§ Work request:
Once "atuando como in-house ou em parceria" turns up in a line below, reproduce that line and those after it exactly, stopping after the line with "ულტრა ფართო"; leave pictures out.

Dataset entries

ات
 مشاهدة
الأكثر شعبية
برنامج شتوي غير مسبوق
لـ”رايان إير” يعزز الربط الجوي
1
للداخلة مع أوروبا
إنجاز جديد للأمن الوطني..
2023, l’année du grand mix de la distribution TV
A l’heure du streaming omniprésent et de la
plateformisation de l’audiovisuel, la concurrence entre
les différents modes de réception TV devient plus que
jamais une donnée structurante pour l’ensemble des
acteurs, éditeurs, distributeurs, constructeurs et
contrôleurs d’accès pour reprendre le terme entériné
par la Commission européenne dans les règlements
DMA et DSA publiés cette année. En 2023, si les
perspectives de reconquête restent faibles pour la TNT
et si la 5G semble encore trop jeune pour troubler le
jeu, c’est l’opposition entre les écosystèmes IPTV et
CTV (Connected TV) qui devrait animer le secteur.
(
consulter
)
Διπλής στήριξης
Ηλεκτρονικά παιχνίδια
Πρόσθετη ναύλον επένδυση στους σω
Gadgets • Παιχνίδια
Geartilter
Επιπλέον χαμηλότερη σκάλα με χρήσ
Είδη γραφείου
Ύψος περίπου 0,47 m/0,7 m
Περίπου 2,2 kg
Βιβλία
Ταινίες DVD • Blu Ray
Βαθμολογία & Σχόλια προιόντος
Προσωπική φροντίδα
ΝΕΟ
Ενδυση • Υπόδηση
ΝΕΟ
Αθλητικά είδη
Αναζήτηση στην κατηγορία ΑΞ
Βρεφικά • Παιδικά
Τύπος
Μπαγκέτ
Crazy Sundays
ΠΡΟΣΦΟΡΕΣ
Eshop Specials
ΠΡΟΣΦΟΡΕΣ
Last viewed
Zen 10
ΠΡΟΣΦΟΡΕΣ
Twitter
* * *
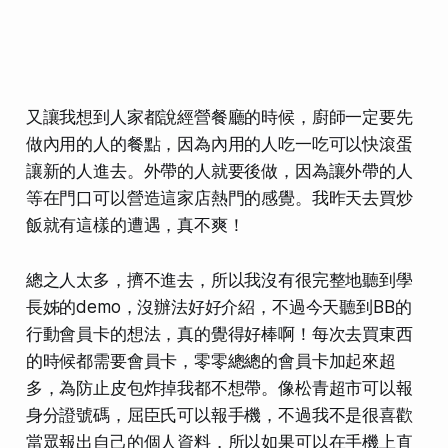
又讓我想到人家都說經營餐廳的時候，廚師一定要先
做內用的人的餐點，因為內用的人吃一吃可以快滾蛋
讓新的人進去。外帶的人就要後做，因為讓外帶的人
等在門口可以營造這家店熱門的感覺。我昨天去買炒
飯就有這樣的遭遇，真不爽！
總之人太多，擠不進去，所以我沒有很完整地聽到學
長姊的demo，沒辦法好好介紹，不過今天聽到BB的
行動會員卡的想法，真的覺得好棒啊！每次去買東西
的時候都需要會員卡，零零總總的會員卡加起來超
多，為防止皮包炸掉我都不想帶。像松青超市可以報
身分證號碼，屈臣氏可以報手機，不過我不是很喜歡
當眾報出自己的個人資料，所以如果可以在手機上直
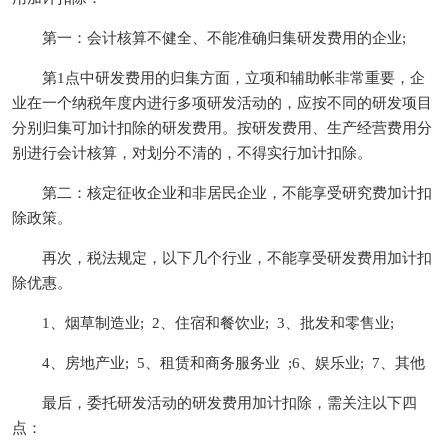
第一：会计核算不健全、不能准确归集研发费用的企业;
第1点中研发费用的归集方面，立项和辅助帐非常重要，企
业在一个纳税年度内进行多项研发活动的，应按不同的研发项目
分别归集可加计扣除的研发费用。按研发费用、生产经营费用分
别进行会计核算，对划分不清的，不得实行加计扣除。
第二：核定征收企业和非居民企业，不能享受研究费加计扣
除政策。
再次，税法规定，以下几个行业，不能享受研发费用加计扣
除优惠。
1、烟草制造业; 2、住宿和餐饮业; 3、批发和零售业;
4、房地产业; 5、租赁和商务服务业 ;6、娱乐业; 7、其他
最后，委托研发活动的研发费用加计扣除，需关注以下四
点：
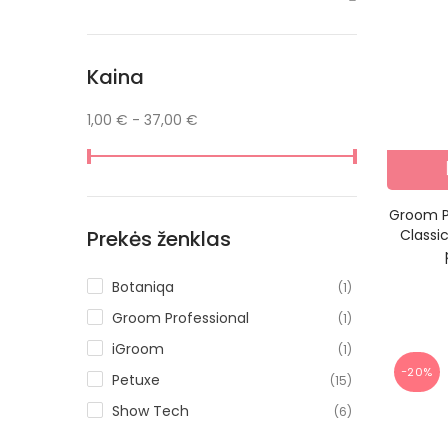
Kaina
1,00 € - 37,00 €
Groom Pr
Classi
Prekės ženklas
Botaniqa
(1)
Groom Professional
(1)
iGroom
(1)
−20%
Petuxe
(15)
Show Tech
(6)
* * *
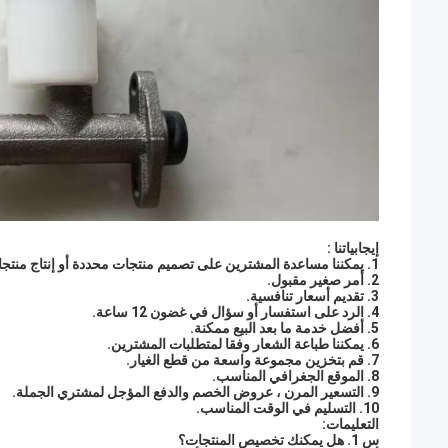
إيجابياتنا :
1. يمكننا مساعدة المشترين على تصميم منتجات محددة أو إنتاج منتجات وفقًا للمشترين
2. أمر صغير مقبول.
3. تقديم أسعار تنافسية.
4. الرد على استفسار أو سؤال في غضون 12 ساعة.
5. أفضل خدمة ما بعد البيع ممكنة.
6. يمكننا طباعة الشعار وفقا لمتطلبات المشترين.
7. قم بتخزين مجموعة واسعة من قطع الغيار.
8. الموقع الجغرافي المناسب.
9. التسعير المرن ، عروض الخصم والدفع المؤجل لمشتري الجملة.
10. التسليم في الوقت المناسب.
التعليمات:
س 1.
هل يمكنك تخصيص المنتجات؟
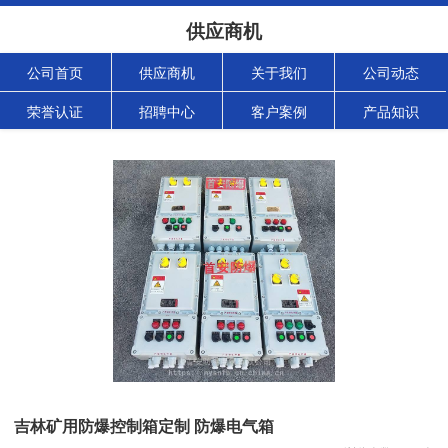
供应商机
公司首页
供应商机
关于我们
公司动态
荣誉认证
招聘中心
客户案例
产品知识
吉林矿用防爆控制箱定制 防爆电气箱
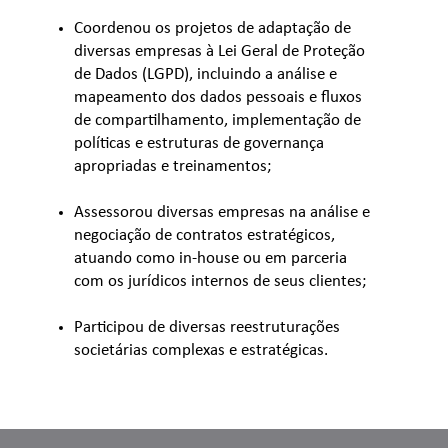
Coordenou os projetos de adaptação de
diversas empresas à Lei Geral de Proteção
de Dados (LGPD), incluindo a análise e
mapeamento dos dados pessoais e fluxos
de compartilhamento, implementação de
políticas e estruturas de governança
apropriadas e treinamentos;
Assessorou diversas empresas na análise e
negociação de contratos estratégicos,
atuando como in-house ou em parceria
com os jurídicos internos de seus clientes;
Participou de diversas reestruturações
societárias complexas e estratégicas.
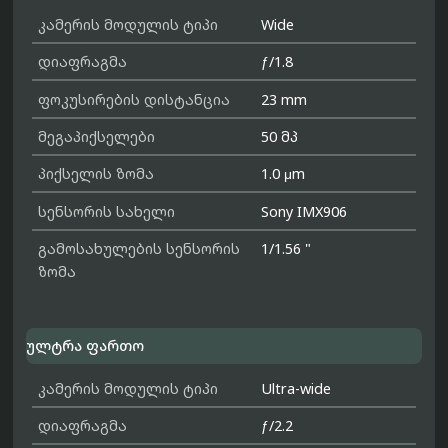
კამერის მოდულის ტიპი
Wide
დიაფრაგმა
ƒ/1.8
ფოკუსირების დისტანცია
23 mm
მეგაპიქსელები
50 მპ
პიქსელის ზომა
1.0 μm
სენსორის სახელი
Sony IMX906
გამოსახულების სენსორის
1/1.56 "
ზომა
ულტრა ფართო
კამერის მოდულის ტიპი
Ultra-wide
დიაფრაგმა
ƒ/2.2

§ Solution for this task:
atuando como in-house ou em parceria
com os jurídicos internos de seus clientes;
Participou de diversas reestruturações
societárias complexas e estratégicas.
კამერის მოდულის ტიპი
Wide
დიაფრაგმა
ƒ/1.8
ფოკუსირების დისტანცია
23 mm
მეგაპიქსელები
50 მპ
პიქსელის ზომა
1.0 μm
სენსორის სახელი
Sony IMX906
გამოსახულების სენსორის
1/1.56 "
ზომა
ულტრა ფართო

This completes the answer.